The role of the motor cortex in neuromodulation may have been overestimated as effects of motor cortex stimulation have been shown to be conveyed by a network of other interconnected brain areas [49]. Recent research in monkeys has shown that noxious heat stimuli result in a weaker response of the motor cortex in comparison to other brain regions, such as the somatosensory cortex [50]. Based on the findings of Antal et al [5] the somatosensory cortex could have been a better target for tDCS. However, therapeutic effects in patients with chronic clinical pain have primarily been reported after motor cortex stimulation for the treatment of chronic pain [51], [52].

Comparison to other non-invasive neuromodulatory approaches

These results differ from those reported in two other studies on the effects of repetitive transcranial magnetic stimulation (rTMS) on experimental pain in patients suffering from a chronic pain condition [25], [26]. rTMS is a different type of non-invasive brain stimulation that uses a transient magnetic field to elicit electrical currents in the stimulated area that - not unlike tDCS- modulate cortical excitability and subsequently in a top-down order a network of structures crucial to nociception [53]. The differences between both techniques have been discussed in detail elsewhere [54] with one of the main differences being that TMS results in more focal effects. This may potentially explain why a single session of high frequency rTMS is sufficient to alter experimental pain even in patients with chronic pain while this effect could not be reproduced with tDCS.

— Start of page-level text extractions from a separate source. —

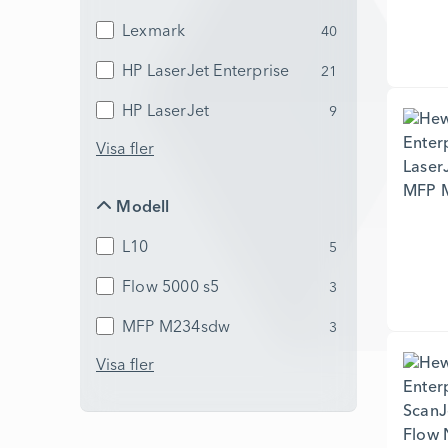
Lexmark
40
HP LaserJet Enterprise
21
HP LaserJet
9
Visa fler
Modell
Modell
L10
5
Flow 5000 s5
3
MFP M234sdw
3
Visa fler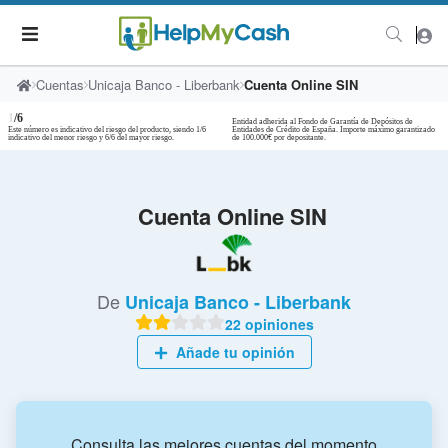
Cuentas
Unicaja Banco - Liberbank
Cuenta Online SIN
1
/6
Entidad adherida al Fondo de Garantía de Depósitos de
Este número es indicativo del riesgo del producto, siendo 1/6
Entidades de Crédito de España. Importe máximo garantizado
indicativo del menor riesgo y 6/6 del mayor riesgo.
de 100.000€ por depositante.
Cuenta Online SIN
De
Unicaja Banco - Liberbank
22 opiniones
Añade tu opinión
Consulta las mejores cuentas del momento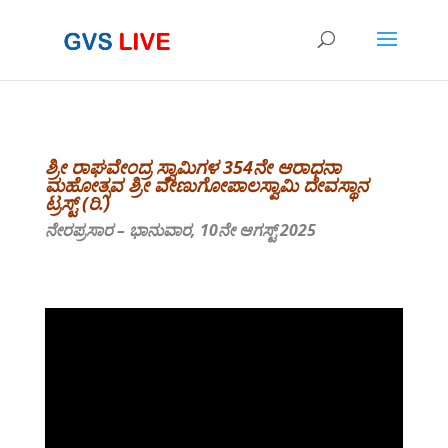
ಶ್ರೀ ರಾಘವೇಂದ್ರ ಸ್ವಾಮಿಗಳ 354ನೇ ಆರಾಧನಾ
ಮಹೋತ್ಸವ ಶ್ರೀ ವೇಣುಗೋಪಾಲಸ್ವಾಮಿ ದೇವಸ್ಥಾನ
ಟ್ರಸ್ಟ್ (ರಿ.)
ನೇರಪ್ರಸಾರ – ಭಾನುವಾರ, 10ನೇ ಆಗಸ್ಟ್ 2025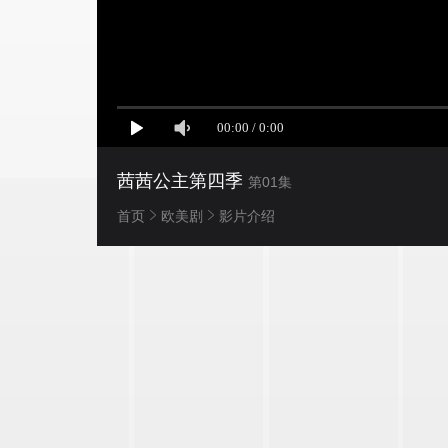
茜茜公主第四季
第01集
首页
欧美剧
影片介绍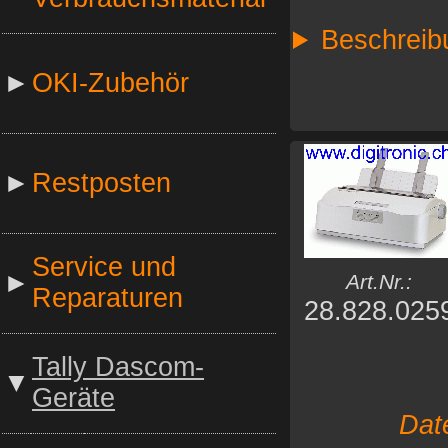
Beschreib
►
OKI-Zubehör
►
Restposten
Service und
►
Art.Nr.:
Reparaturen
28.828.025
Tally Dascom-
▼
Geräte
Dat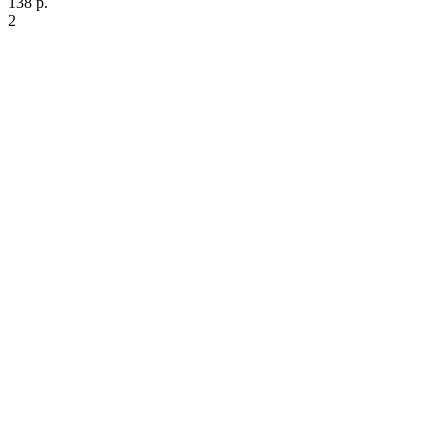
138 р.
2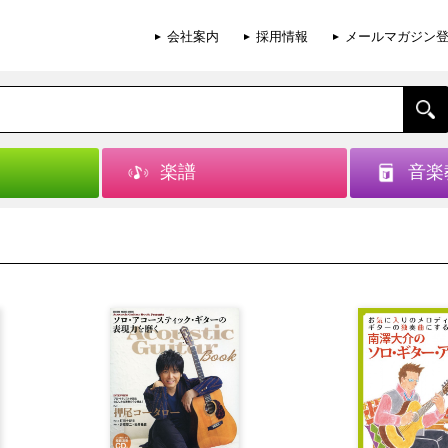
会社案内
採用情報
メールマガジン
楽譜
音楽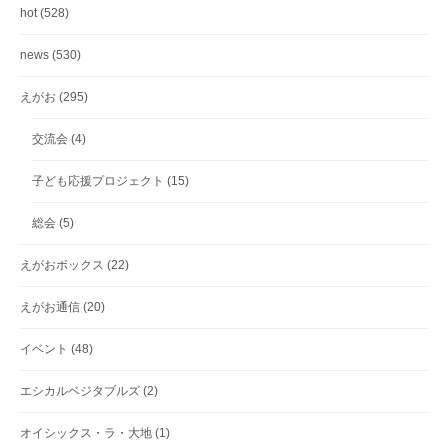
hot
(528)
news
(530)
えがお
(295)
交流会
(4)
子ども応援プロジェクト
(15)
総会
(5)
えがおボックス
(22)
えがお通信
(20)
イベント
(48)
エシカルベジタブルズ
(2)
オイシックス・ラ・大地
(1)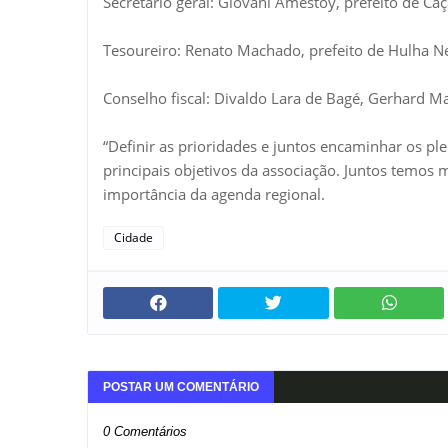
Secretário geral: Giovani Amestoy, prefeito de Ca
Tesoureiro: Renato Machado, prefeito de Hulha N
Conselho fiscal: Divaldo Lara de Bagé, Gerhard M
“Definir as prioridades e juntos encaminhar os pl
principais objetivos da associação. Juntos temos 
importância da agenda regional.
Cidade
POSTAR UM COMENTÁRIO
0 Comentários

Technical considerations and limitations

We can exclude methodological shortcomings which could explain a missing effect for the following reasons: as previously shown, effects of tDCS on nociception persist for a maximum of 150 minutes after tDCS [55]. As the three stimulation dates were separated by a minimum of 5 days, a carry-over effect can be excluded. In addition, the motor cortex was located by means of single-pulse TMS rather than relying on the 10/20 electrode system. In addition, technical details render the motor cortex the target of choice as the exact electrode position can be located by single-pulse TMS.

A larger sample size may have detected an effect that was missed in this study. Chronic low back pain patients are a heterogeneous sample regarding pain presentation and co-morbidities, thereby potentially influencing the effect of an intervention. In addition, the concomitant intake of analgesics antidepressant/antiepileptic drugs in a subgroup of the patients could have influenced our results, although medication was kept constant throughout the study. The participant (s10) who took pregabalin and amitriptylin did not react differently to tDCS than any other participant.

Conclusion

Single-session anodal and cathodal direct current stimulation did not modulate the perception of nociceptive experimental stimuli in patients with chronic low back pain. Further research is needed to investigate the effect of higher intensities and repetitive application of tDCS as well as stimulation sites other than the motor cortex.